Kwitter is continuing to work on carbon abundance in planetary nebulae. The only emission line appearing in the visible part of the spectrum is a transition in singly ionized carbon, C+, which is intrinsically very weak compared to the normally observed emission lines in these object; there are stronger lines available in the ultraviolet. Along with Richard Henry (University of Oklahoma) and his graduate student Richard Buell, Kwitter is working under the auspices of a NASA Astrophysics Data Program grant to use newly recalibrated archived data from the International Ultraviolet Explorer satellite to study the production of carbon in intermediate-mass stars. Summer 1995 Keck exchange student Dan Pierkowski (Colgate University `96) and Tim McConnochie `98, continued the work of their predecessors. As an adjunct to the ultraviolet observations, Kwitter and Henry obtained optical spectrophotometry with the Kitt Peak National Observatory 2.1-m telescope, using the Goldcam CCD spectrograph. Tim McConnochie accompanied Kwitter, Henry, and Henry's graduate student on that observing trip.
Kwitter served as Chair in her final year as a member of the Electorate Nominating Committee of Section D on Astronomy, of the American Association for the Advancement of Science.

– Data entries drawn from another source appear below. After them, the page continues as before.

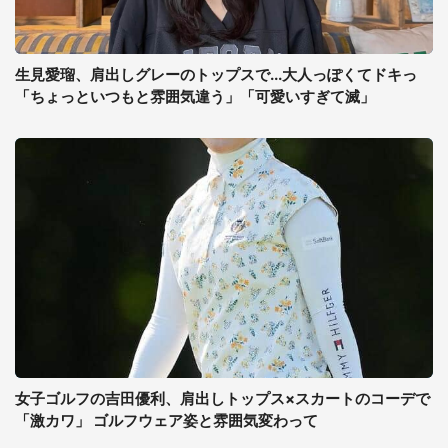
生見愛瑠、肩出しグレーのトップスで...大人っぽくてドキっ
「ちょっといつもと雰囲気違う」「可愛いすぎて滅」
女子ゴルフの吉田優利、肩出しトップス×スカートのコーデで
「激カワ」 ゴルフウェア姿と雰囲気変わって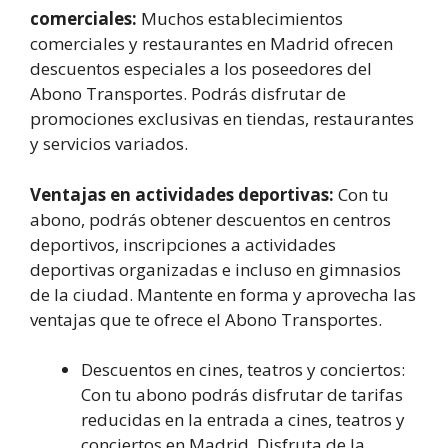
comerciales:
Muchos establecimientos
comerciales y restaurantes en Madrid ofrecen
descuentos especiales a los poseedores del
Abono Transportes. Podrás disfrutar de
promociones exclusivas en tiendas, restaurantes
y servicios variados.
Ventajas en actividades deportivas:
Con tu
abono, podrás obtener descuentos en centros
deportivos, inscripciones a actividades
deportivas organizadas e incluso en gimnasios
de la ciudad. Mantente en forma y aprovecha las
ventajas que te ofrece el Abono Transportes.
Descuentos en cines, teatros y conciertos:
Con tu abono podrás disfrutar de tarifas
reducidas en la entrada a cines, teatros y
conciertos en Madrid. Disfruta de la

Maraziti continues her dissertation research on galaxy clusters. Certain moderate to high redshift galaxy clusters appear to have an excess of galaxies with blue optical colors when compared to low redshift clusters of comparable richness (the "Butcher-Oemler Effect"). Most attribute the blue color to enhanced star formation, but the trigger that accelerates the star formation in these galaxies is not understood. She is observing the galaxies in three clusters at infrared wavelengths to search for evidence that galaxy-galaxy interactions trigger the star formation and to investigate whether their star-forming properties are similar to those of nearby star-burst galaxies. This work is under the direction of Robert Joseph and Patrick Henry at the University of Hawaii. All infrared data for this project must be collected at the high and dry location of the UH 2.2 meter telescope on top of Mauna Kea on the Big Island in Hawaii. She was awarded two nights in November 1995 and three nights in June 1996. Presently, she is reducing the data on the Williams Astronomy Department workstations; the preliminary results look promising. In one of the clusters, she has seen no evidence for the Butcher-Oemler effect in the infrared colors. This suggests that if star formation is responsible for the blue optical colors of the cluster galaxies, then that star formation may be different than the star formation of galaxies in less crowded environments.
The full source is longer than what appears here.